Last updated 2026-05-28

In a study of 105 people with prediabetes, those who took pioglitazone plus metformin saw their fasting blood sugar drop from 109 to 102 mg/dL, while their insulin sensitivity improved by 42% and their ability to control blood sugar by 50%. About 14% of this group returned to normal blood sugar levels. A second group that added exenatide to the same treatment saw fasting blood sugar fall from 109 to 98 mg/dL, with insulin sensitivity improving by 52% and blood sugar control by 109%, and 59% returned to normal blood sugar levels.

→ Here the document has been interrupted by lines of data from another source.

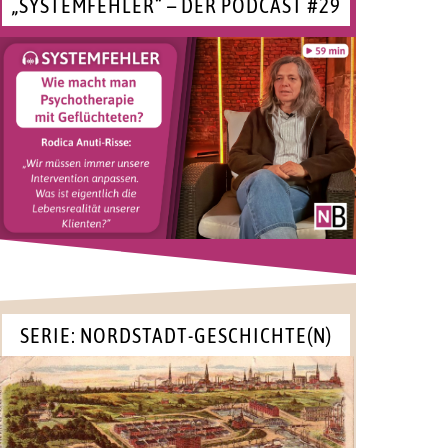
„SYSTEMFEHLER“ – DER PODCAST #29
SERIE: NORDSTADT-GESCHICHTE(N)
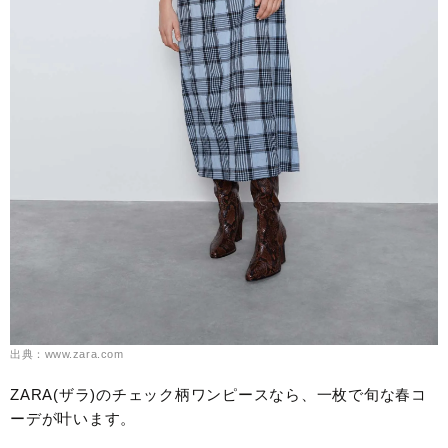
出典：www.zara.com
ZARA(ザラ)のチェック柄ワンピースなら、一枚で旬な春コ
ーデが叶います。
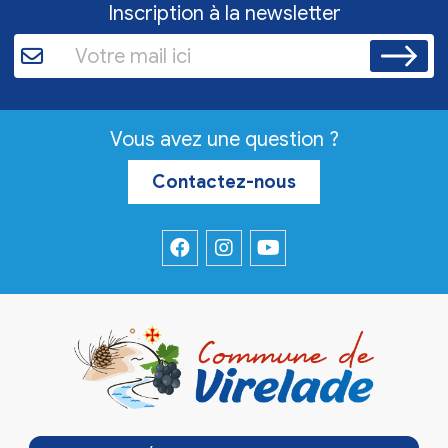
Inscription à la newsletter
Vous avez une question ?
Contactez-nous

AI summary of the abstract below.

JournalEndocr Pract, 2012
Citations32
Relative citation ratio1.01
NIH percentile51
Molecules
Conditions studied Type 2 Diabetes

Abstract

OBJECTIVE: To determine the effectiveness of targeted pharmacologic interventions to reverse documented pathophysiologic abnormalities in prediabetes. METHODS: Patients with impaired glucose tolerance (IGT) and/or impaired fasting glucose (IFG) were treated with insulin sensitizers (pioglitazone + metformin) or insulin sensitizers + exenatide on the basis of oral glucose tolerance testing-derived indices of insulin resistance and impaired β-cell function. Patients who declined pharmacologic therapy received lifestyle modification only. RESULTS: One hundred five patients with IGT and/or IFG were treated with insulin sensitizers (pioglitazone + metformin) (n = 40), insulin sensitizers + exenatide (n = 47), or lifestyle modification only (n = 18). After a mean follow-up period of 8.9 months, the lifestyle modification group demonstrated no significant changes in fasting plasma glucose, plasma glucose area under the curve during oral glucose tolerance testing, insulin sensitivity, or β-cell function. In the pioglitazone + metformin group (24 hours off medication), fasting plasma glucose fell from 109 to 102 mg/dL; plasma glucose area under the curve decreased by 12.0%; insulin sensitivity and β-cell function improved by 42% and 50%, respectively (all P<.001); 14.3% converted to normal glucose tolerance; and no patient developed diabetes. In the pioglitazone + metformin + exenatide group (24 hours off medication), fasting plasma glucose fell from 109 to 98 mg/dL; plasma glucose area under the curve decreased by 21.2%; insulin sensitivity and β-cell function improved by 52% and 109%, respectively (all P<.001); 59.1% of patients with IGT reverted to normal glucose tolerance; and no patient developed diabetes. CONCLUSIONS: Targeted pathophysiologic therapy based on oral glucose tolerance test-derived measures of insulin sensitivity and β-cell function can be implemented in general internal medicine and endocrine practice and is associated with marked improvement in glucose tolerance and reversion of prediabetes to normal glucose tolerance in more than 50% of patients.